WHAT IS BEING ASKED: An exact copy of the lines from the one containing "中国科协-复旦大学科技伦理与" through the last line below is required; include both of those lines and no others.

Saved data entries
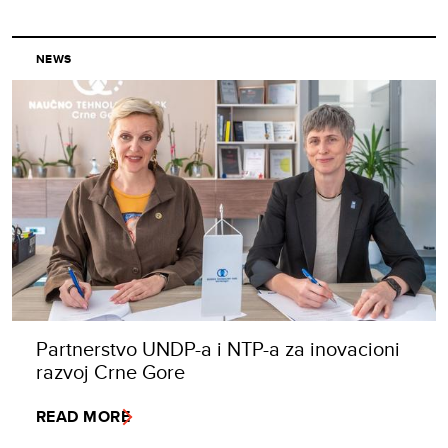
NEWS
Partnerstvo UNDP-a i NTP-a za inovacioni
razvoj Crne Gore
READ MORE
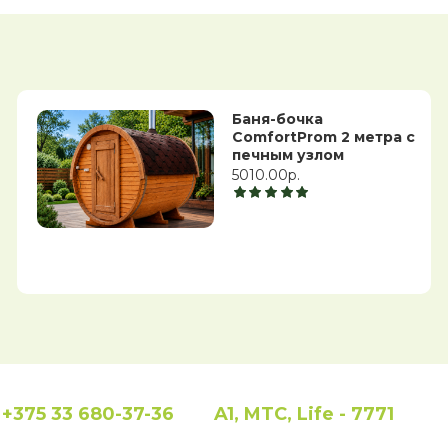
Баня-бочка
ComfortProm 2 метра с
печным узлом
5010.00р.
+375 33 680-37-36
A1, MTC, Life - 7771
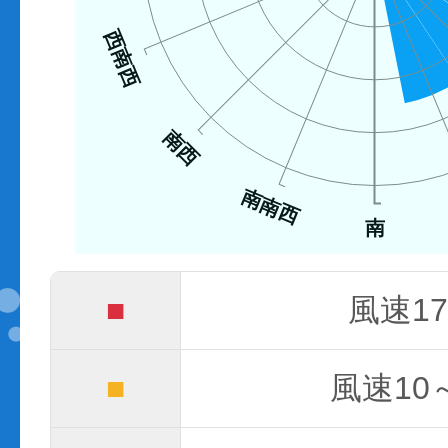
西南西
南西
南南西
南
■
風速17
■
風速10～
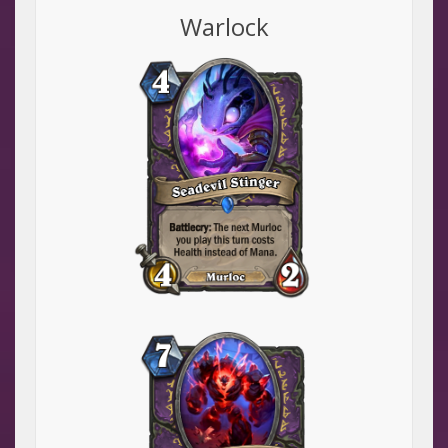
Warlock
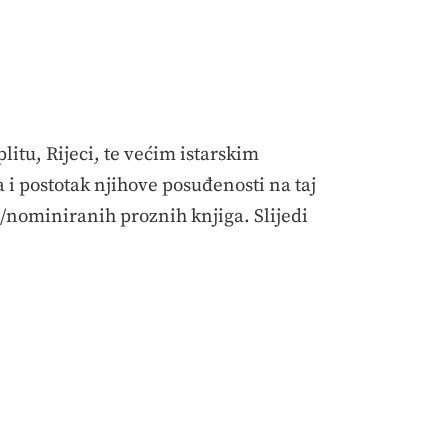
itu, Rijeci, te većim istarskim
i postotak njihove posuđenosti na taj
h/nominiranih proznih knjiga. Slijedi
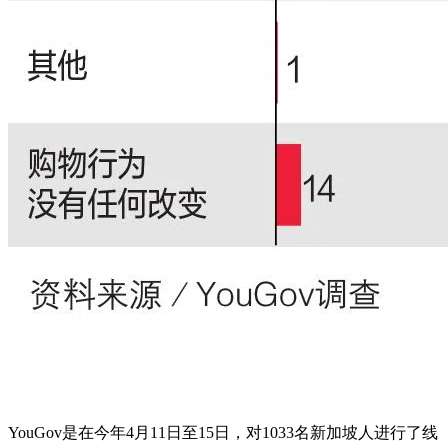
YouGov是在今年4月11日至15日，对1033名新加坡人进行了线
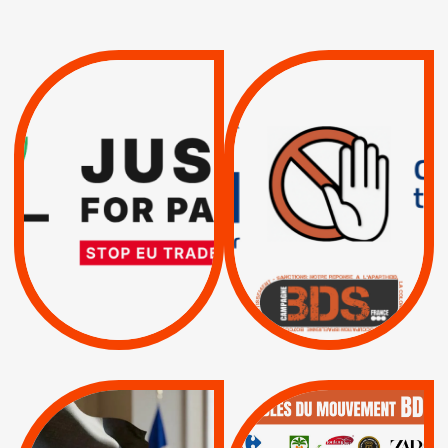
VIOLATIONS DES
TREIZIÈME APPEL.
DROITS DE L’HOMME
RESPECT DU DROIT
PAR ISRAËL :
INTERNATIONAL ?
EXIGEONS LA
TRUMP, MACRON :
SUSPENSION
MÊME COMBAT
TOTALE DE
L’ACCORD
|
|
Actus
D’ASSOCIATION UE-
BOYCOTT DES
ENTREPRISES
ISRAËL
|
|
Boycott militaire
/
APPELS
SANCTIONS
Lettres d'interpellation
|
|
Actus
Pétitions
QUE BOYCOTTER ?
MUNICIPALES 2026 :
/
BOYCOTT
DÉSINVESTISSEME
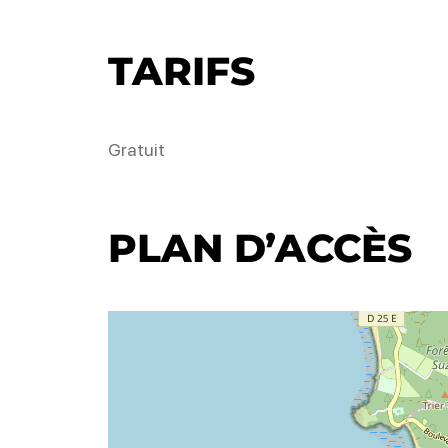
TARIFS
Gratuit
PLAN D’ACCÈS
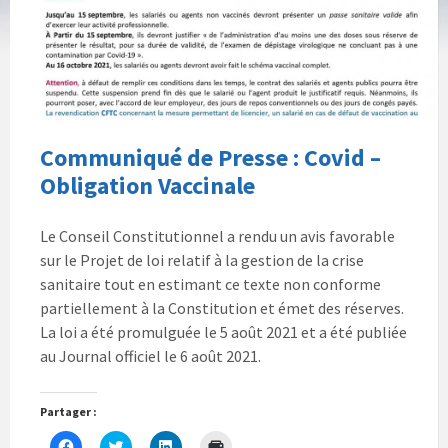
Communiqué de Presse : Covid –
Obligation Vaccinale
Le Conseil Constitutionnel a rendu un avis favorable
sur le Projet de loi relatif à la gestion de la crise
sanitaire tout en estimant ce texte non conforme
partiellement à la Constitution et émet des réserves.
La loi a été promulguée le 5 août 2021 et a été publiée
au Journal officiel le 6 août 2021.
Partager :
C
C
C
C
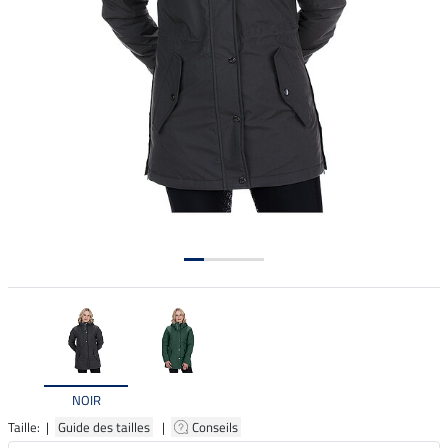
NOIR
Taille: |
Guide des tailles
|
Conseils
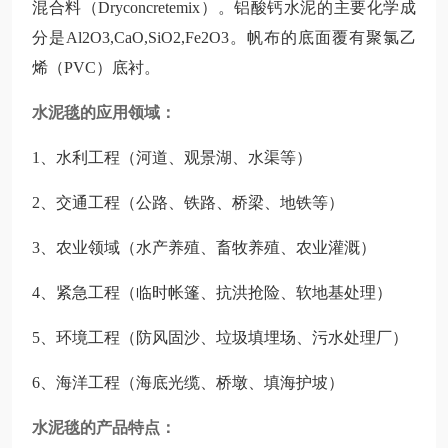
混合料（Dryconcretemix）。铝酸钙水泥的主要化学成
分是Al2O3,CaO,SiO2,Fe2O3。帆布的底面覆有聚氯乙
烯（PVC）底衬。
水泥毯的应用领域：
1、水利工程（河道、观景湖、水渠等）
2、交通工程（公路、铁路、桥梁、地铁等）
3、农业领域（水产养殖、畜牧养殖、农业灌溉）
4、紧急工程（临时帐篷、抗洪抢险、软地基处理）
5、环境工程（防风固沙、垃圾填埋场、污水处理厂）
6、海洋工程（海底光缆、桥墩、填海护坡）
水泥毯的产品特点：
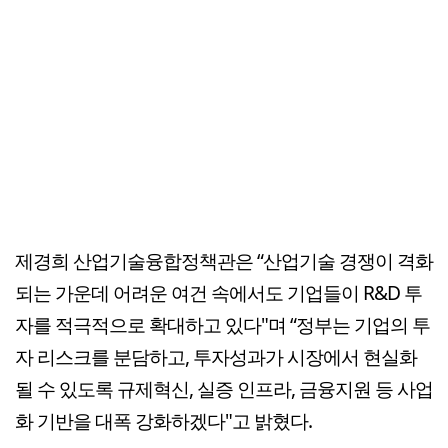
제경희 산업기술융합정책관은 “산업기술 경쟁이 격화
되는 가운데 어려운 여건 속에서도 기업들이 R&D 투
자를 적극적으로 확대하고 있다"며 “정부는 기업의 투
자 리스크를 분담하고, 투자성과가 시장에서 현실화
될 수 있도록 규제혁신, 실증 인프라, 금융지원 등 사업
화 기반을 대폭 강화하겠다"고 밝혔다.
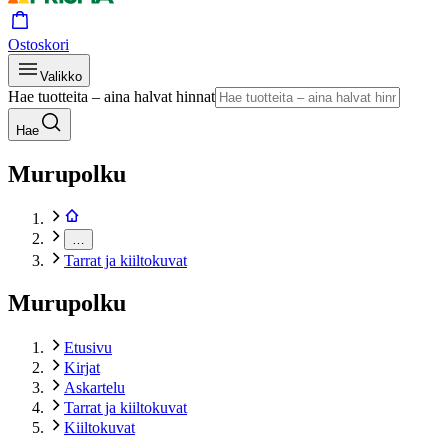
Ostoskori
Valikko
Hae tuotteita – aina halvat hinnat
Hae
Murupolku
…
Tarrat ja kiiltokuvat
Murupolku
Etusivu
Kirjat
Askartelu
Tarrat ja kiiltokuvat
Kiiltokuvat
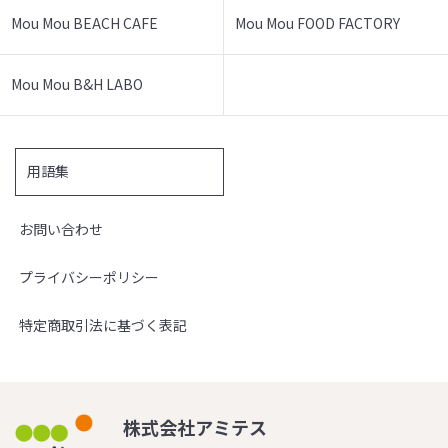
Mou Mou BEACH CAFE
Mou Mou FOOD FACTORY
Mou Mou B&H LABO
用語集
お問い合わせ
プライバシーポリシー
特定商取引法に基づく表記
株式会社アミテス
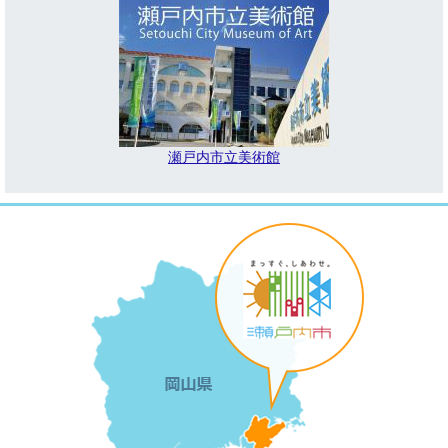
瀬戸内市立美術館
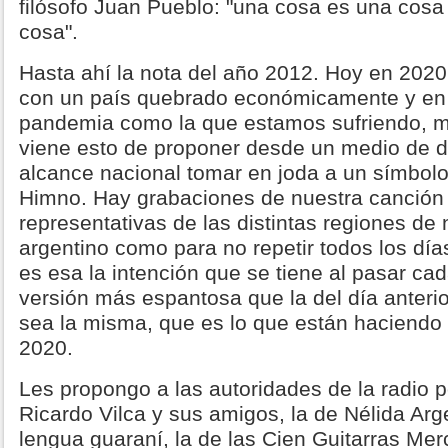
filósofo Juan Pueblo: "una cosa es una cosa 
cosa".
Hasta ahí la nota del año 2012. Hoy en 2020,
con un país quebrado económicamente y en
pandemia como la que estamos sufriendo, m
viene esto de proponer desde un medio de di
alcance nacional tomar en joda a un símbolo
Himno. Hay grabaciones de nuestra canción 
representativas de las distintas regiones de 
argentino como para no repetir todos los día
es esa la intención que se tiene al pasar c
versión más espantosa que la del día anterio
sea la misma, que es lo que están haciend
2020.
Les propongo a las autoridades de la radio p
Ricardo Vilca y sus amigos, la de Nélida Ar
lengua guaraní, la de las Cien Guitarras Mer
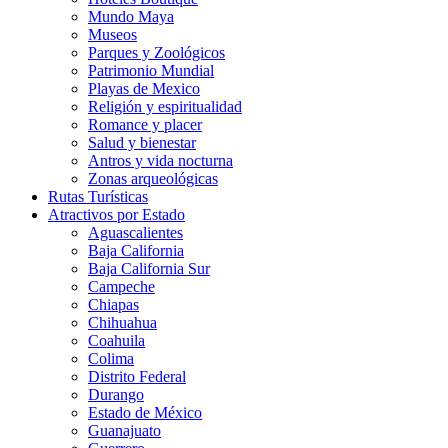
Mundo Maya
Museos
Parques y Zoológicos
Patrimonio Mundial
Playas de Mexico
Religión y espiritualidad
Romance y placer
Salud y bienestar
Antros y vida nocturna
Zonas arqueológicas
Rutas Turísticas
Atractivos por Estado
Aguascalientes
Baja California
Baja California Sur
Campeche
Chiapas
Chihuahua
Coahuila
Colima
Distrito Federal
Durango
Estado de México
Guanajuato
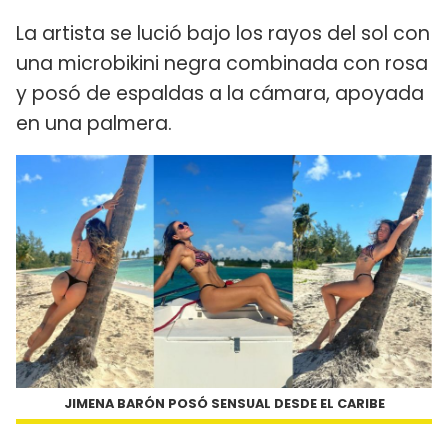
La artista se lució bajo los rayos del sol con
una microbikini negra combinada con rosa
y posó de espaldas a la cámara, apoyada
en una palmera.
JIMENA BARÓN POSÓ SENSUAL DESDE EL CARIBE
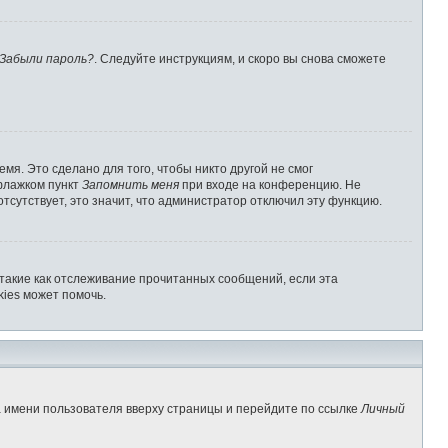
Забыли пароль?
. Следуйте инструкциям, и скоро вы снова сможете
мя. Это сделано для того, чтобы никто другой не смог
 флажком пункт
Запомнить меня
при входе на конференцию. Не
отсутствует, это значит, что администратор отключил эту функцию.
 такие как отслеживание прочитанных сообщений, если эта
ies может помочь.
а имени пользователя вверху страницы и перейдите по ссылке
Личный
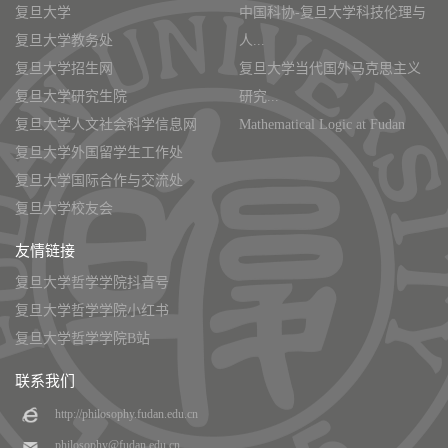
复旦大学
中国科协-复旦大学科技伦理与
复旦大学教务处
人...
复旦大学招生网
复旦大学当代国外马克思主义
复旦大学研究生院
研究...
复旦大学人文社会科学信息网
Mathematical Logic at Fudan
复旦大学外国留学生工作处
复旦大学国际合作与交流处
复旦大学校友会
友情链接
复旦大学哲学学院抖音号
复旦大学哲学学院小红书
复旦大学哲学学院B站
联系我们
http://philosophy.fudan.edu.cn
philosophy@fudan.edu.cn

RESULT OF THE TASK:
中国科协-复旦大学科技伦理与
复旦大学教务处
人...
复旦大学招生网
复旦大学当代国外马克思主义
复旦大学研究生院
研究...
复旦大学人文社会科学信息网
Mathematical Logic at Fudan
复旦大学外国留学生工作处
复旦大学国际合作与交流处
复旦大学校友会
友情链接
复旦大学哲学学院抖音号
复旦大学哲学学院小红书
复旦大学哲学学院B站
联系我们
http://philosophy.fudan.edu.cn
philosophy@fudan.edu.cn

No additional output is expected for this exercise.